HiRDB Datareplicator Version 8 Description, User's Guide and Operator's Guide
This section explains how to design for the character code sets that are to be supported.
The following types of character code sets can be used by the source and target databases:
If the source and target databases do not use the same character code set, Datareplicator converts character codes in accordance with a provided definition. If the source and target databases use the same character code set, there is no need to convert character codes.
The target Datareplicator executes character code conversion in accordance with the correspondence between the character code sets at the source and target databases. You use the dblocale operand in the import system definition to specify the target database's character code set.
If the source database is a mainframe database, use the ebcdic_type operand in the import environment definition to specify the type of EBCDIK/KEIS character code set for the source database. The following table shows the correspondence of character code sets between the source and target databases.
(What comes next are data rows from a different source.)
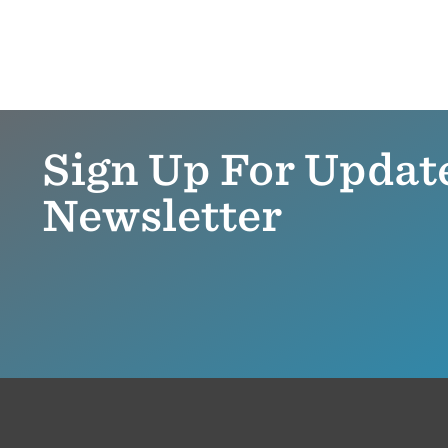
Sign Up For Updat
Newsletter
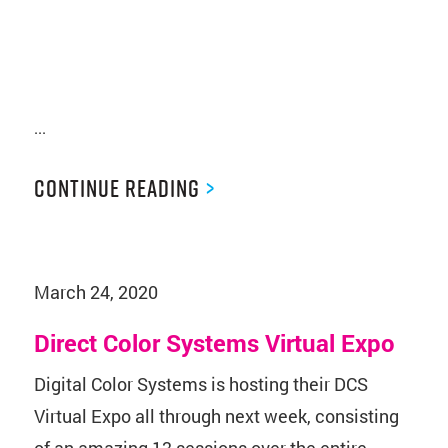
...
Continue Reading
>
March 24, 2020
Direct Color Systems Virtual Expo
Digital Color Systems is hosting their DCS
Virtual Expo all through next week, consisting
of an amazing 13 sessions over the entire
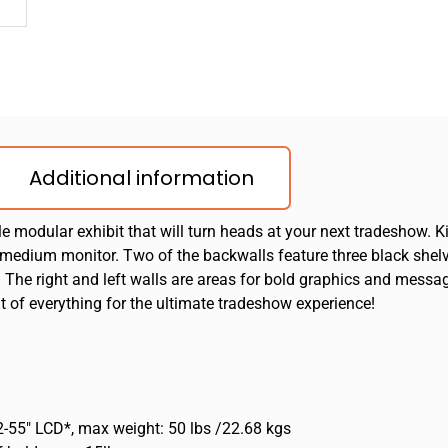
Additional information
e modular exhibit that will turn heads at your next tradeshow. Ki
 medium monitor. Two of the backwalls feature three black shel
. The right and left walls are areas for bold graphics and messag
it of everything for the ultimate tradeshow experience!
-55″ LCD*, max weight: 50 lbs /22.68 kgs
Table 4-15 Correspondence of character code sets between the source and target databases
| Source database's character code set | Target database's character code set | ||||
|---|---|---|---|---|---|
| EBCDIK/KEIS#1 | EBCDIK | JIS8/Shift JIS | EUC#2 | UTF-8 | |
| EBCDIK/KEIS#1 | -- | -- | Y | Y | Y |
| EBCDIK | -- | -- | Y | -- | -- |
| JIS8/Shift JIS | Y | Y | -- | Y | Y |
| EUC#2 | Y | -- | Y | -- | Y |
| UTF-8 | Y | -- | Y | Y | -- |
Y: The character code set used in the source database can be converted to the character code set used in the target database.
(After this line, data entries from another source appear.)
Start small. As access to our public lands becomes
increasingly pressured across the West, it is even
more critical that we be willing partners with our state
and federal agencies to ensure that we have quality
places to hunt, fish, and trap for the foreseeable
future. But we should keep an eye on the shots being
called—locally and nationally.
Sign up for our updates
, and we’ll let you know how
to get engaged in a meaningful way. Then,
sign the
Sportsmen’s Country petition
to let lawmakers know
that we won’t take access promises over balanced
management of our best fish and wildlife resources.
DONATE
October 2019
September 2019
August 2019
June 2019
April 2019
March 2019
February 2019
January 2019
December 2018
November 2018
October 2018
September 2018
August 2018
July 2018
--: There is no need to convert the character code set.
Datareplicator uses the following character code conversion rules:
Datareplicator converts a single-byte code to the corresponding Shift JIS character code.
Datareplicator uses the provided mapping table for converting character codes to convert double-byte Gaiji codes. If a Gaiji character is not defined or no mapping table for converting character codes has been provided, Datareplicator converts the Gaiji code to a space character according to the value of the undefcode_cnv operand specified in the import environment definition.
Datareplicator converts the space character in shift code. The following table shows the conversion rules for the space character (from EBCDIK/KEIS to JIS8/Shift JIS).
Table 4-16 Conversion rules for the space character (from EBCDIK/KEIS to JIS8/Shift JIS)
| EBCDIK/KEIS character code | JIS8/Shift JIS character code |
|---|---|
| Double-byte space character (A1A1)16 |
Double-byte space character (8140)16 |
| Two consecutive single-byte space characters (40)16(40)16 |
Converted to one double-byte space character or two consecutive single-byte space characters, depending on the shiftspace_cnv operand value specified in the import environment definition |
| Single-byte space character (40)16 |
Single-byte space character (20)16 |
Datareplicator assigns the last 8,836 characters in the 9,024-character Gaiji area as the Gaiji area for EUC character codes for conversion purposes.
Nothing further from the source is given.